Recently, Perrigo Company (PRGO) announced that it has filed an Abbreviated New Drug Application (ANDA) with the US Food and Drug Administration (:FDA) seeking approval to market its generic version of AbbVie Inc.’s (ABBV) Androgel 1.62%. Perrigo believes that it is the first-to-file, entitling it to 180 days exclusivity of generic Androgel 1.62%.
We note that AndroGel 1.62% (testosterone gel 1.62%) is marketed for treating males (above 18 years of age) with low or no testosterone in their body. The annual sales of this product were approximately $680 million, according to data released by Wolters Kluwer Health.
AbbVie came into existence earlier this year following its separation from Abbott Laboratories (ABT).

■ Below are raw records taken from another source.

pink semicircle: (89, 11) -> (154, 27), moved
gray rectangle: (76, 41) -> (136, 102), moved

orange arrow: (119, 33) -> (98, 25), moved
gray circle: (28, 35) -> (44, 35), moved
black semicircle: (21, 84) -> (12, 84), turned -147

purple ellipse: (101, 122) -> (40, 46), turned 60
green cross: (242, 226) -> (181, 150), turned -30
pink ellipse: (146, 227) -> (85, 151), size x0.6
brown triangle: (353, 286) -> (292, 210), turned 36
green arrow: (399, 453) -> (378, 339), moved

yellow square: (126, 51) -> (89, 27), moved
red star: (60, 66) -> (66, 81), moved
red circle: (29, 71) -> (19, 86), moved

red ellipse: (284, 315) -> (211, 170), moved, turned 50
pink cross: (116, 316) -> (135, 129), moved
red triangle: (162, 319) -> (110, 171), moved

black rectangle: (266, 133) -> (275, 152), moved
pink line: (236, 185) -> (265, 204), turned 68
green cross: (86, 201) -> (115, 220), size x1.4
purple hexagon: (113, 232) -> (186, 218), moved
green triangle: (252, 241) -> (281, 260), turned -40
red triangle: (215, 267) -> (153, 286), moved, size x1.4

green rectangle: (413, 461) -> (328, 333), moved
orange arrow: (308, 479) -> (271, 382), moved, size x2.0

AbbVie provided its guidance for 2013. The company expects to earn $3.03–$3.13 per share in 2013 on total revenues of more than $18 billion. Currency movement is expected to negatively impact revenues by about 1%.

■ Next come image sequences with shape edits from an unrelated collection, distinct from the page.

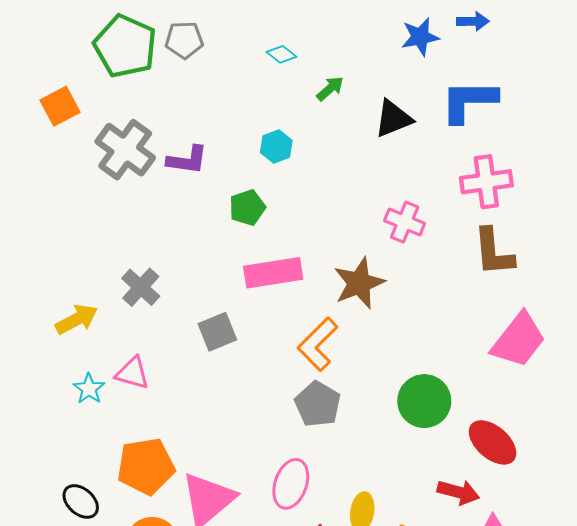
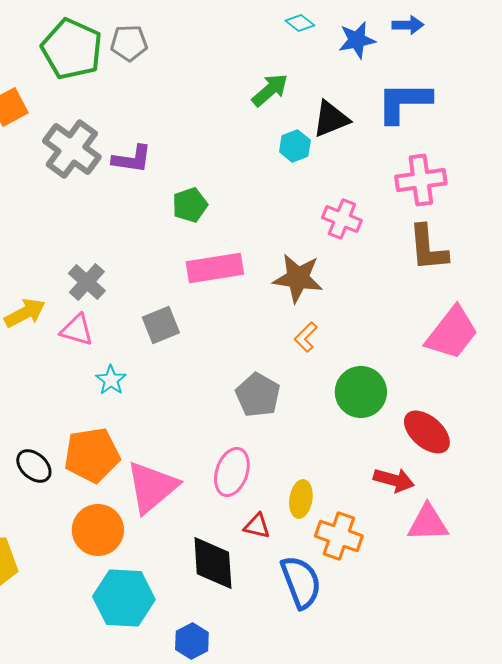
cyan diamond: (281, 54) -> (300, 23), moved
green arrow: (330, 89) -> (270, 90), size x1.4
cyan hexagon: (276, 147) -> (295, 146), moved
brown star: (359, 283) -> (298, 278), turned 30
orange L-shape: (318, 344) -> (306, 337), moved, size x0.6
pink triangle: (132, 373) -> (77, 330), moved
cyan star: (89, 389) -> (111, 380), moved
black ellipse: (81, 501) -> (34, 466), moved

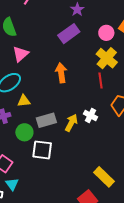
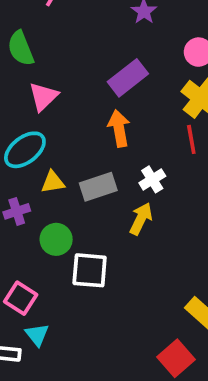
purple rectangle: (69, 34) -> (128, 78), moved
white cross: (91, 115) -> (152, 179), moved, turned 32
gray rectangle: (46, 120) -> (98, 187), moved

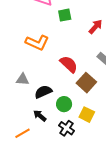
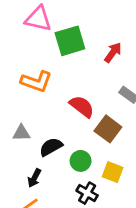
green square: (65, 15) -> (70, 41), size x1.6
black arrow: (40, 116) -> (34, 178), moved, turned -96

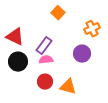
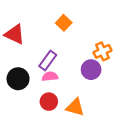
orange cross: (92, 29) -> (102, 51), moved
red triangle: (15, 37) -> (15, 34), moved

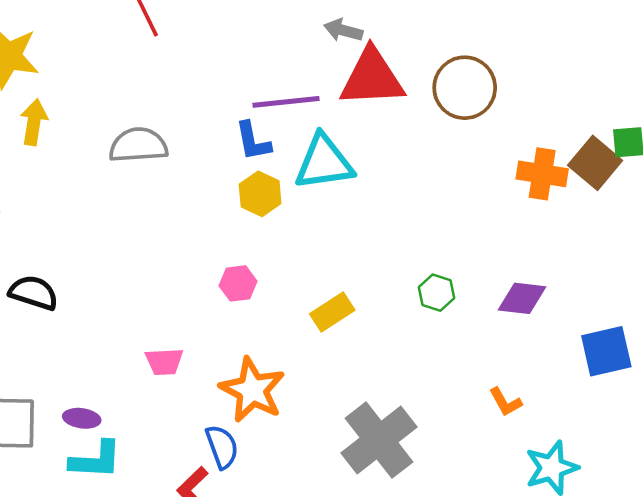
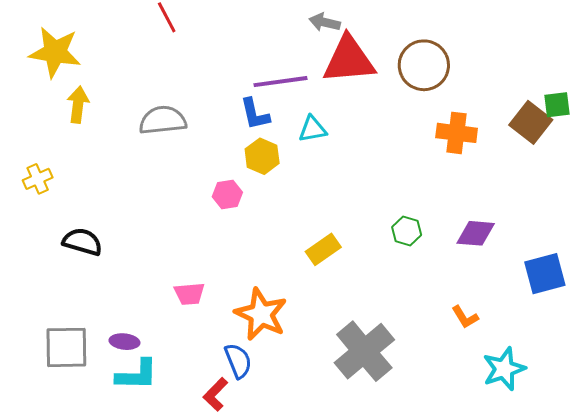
cyan triangle: (324, 162) -> (313, 129), size x0.6
orange cross: (542, 174) -> (457, 133), moved
pink hexagon: (238, 283) -> (227, 195), moved

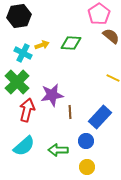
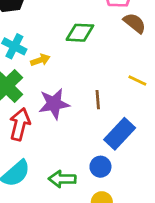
yellow arrow: (42, 45) -> (40, 60), moved
brown line: (70, 112) -> (98, 100), moved

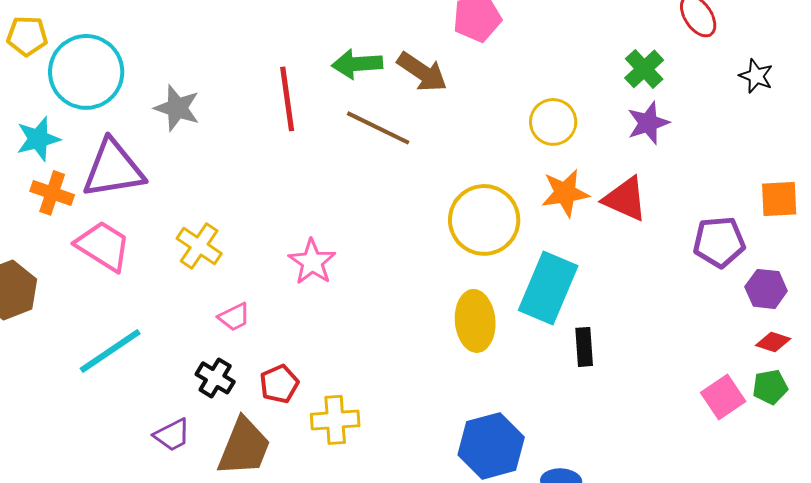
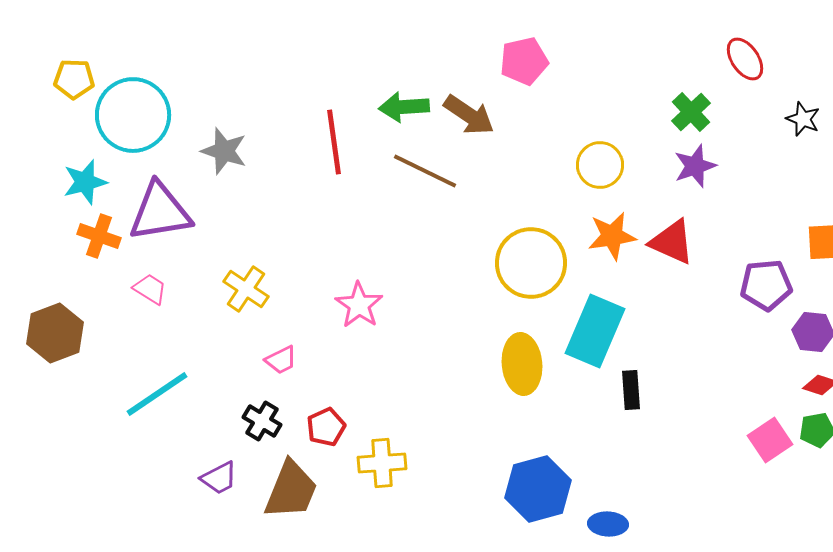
pink trapezoid: (103, 246) -> (150, 289), size x0.6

We remind investors that Perrigo reported lower-than-expected revenues, but higher-than-expected earnings in its second quarter 2013 (ended Dec 29, 2012).
Apart from announcing its financial results, Perrigo inked a deal to buy animal health company Velcera, Inc. for $160 million in cash. The deal is expected to close in calendar year 2013. Perrigo intends to strengthen its position in the OTC retail pet healthcare market through the impending acquisition.
Perrigo, which develops, manufactures and distributes OTC and generic prescription pharmaceuticals among others, carries a Zacks Rank #2 (Buy) in the short-run. Meanwhile, biopharma stock, Actelion Ltd. (ALIOF) has a Zacks Rank #1 (Strong Buy).